Challenges in ESOP Valuation
ESOP valuation complexities arise due to:
- Option Exercise Timing: ⏳ Employees may exercise stock options at varying points, impacting valuation.
- Market Price Volatility: 📊 Fluctuating stock prices affect option value upon exercise.
- Perceived Gain of Option Holders: 💰 The gap between the exercise price and market valuation determines the real financial benefit for employees.
Actuarial analysis refines valuation assumptions, ensuring regulatory compliance and optimizing ESOP structuring to reduce costs and mitigate risks.

Long Service Award Valuation and Strategic Implementation
Understanding Long Service Awards (LSAs)
Long Service Awards (LSAs) recognize employee loyalty and tenure, typically granted after completing ten or more years of continuous service. These awards, often in the form of monetary bonuses or certificates, enhance employee retention and engagement.

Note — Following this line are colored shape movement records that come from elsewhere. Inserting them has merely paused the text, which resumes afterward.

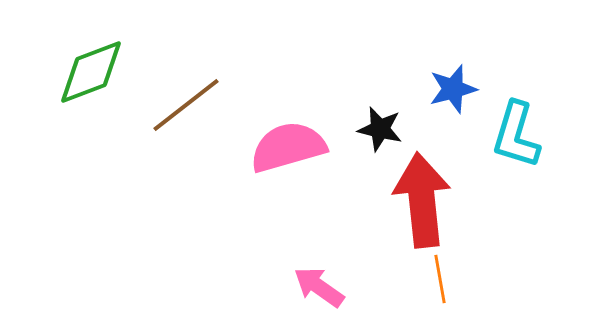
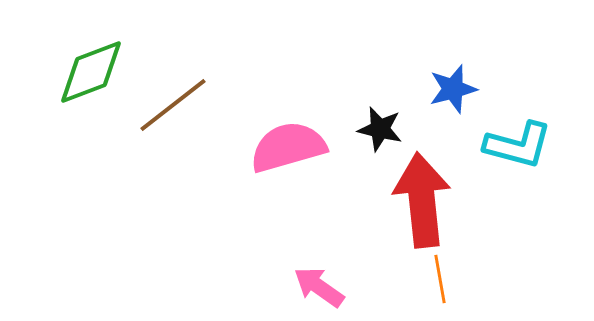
brown line: moved 13 px left
cyan L-shape: moved 2 px right, 10 px down; rotated 92 degrees counterclockwise
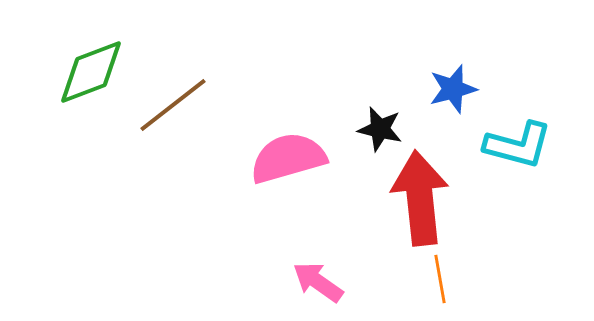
pink semicircle: moved 11 px down
red arrow: moved 2 px left, 2 px up
pink arrow: moved 1 px left, 5 px up
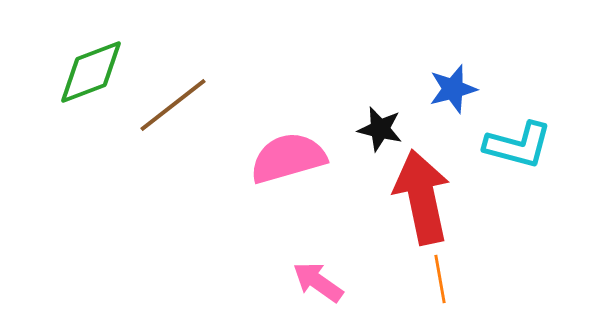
red arrow: moved 2 px right, 1 px up; rotated 6 degrees counterclockwise
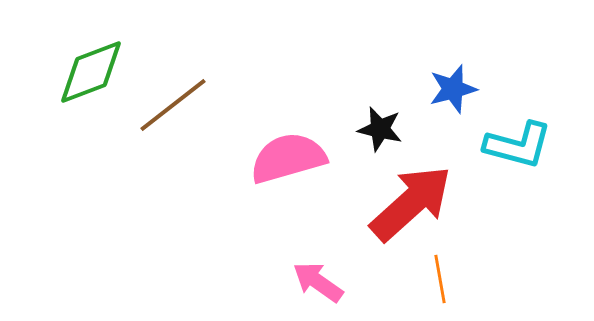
red arrow: moved 11 px left, 6 px down; rotated 60 degrees clockwise
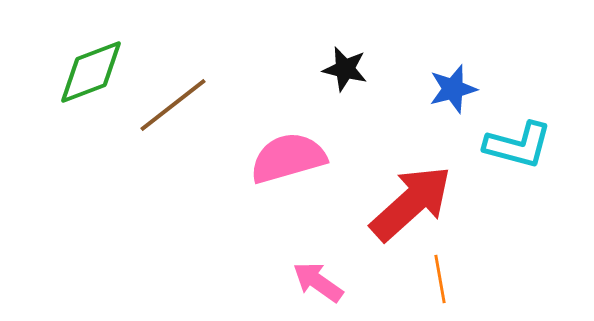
black star: moved 35 px left, 60 px up
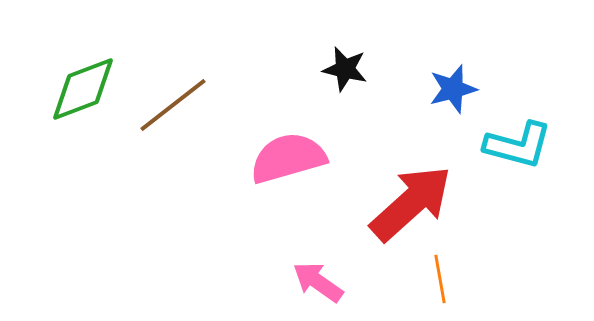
green diamond: moved 8 px left, 17 px down
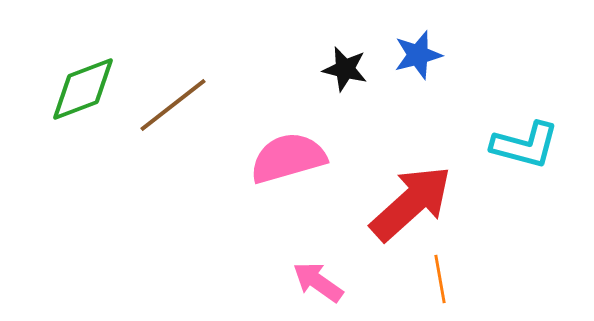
blue star: moved 35 px left, 34 px up
cyan L-shape: moved 7 px right
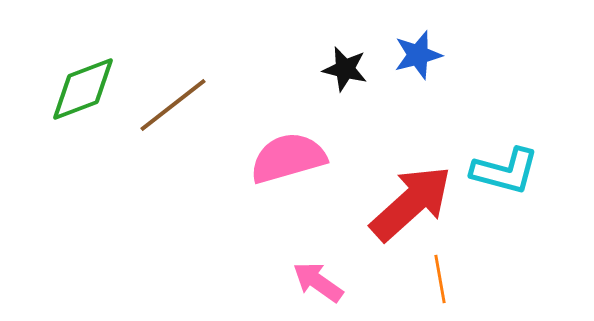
cyan L-shape: moved 20 px left, 26 px down
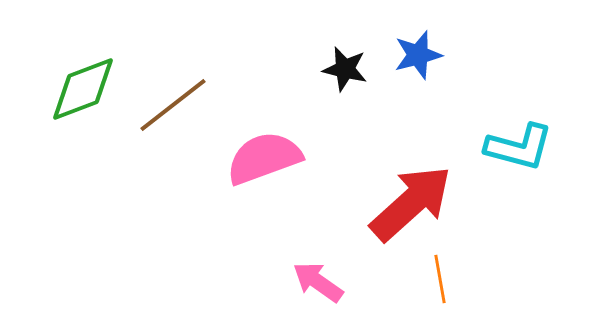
pink semicircle: moved 24 px left; rotated 4 degrees counterclockwise
cyan L-shape: moved 14 px right, 24 px up
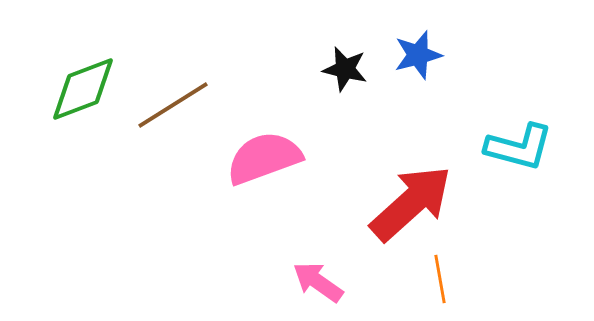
brown line: rotated 6 degrees clockwise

- Impact on Retention: 📊 Analyzing LSAs’ influence on reducing employee turnover.
- Employer Branding: 🌟 Strengthening corporate reputation through structured recognition programs.
- Equity in Recognition: ⚖️ Ensuring fairness and consistency in award distribution.
- Workforce Productivity: 🚀 Assessing the motivational impact of LSAs on employee performance.
Through advanced actuarial modeling, we help organizations structure LSAs that are financially sustainable and aligned with employee engagement goals.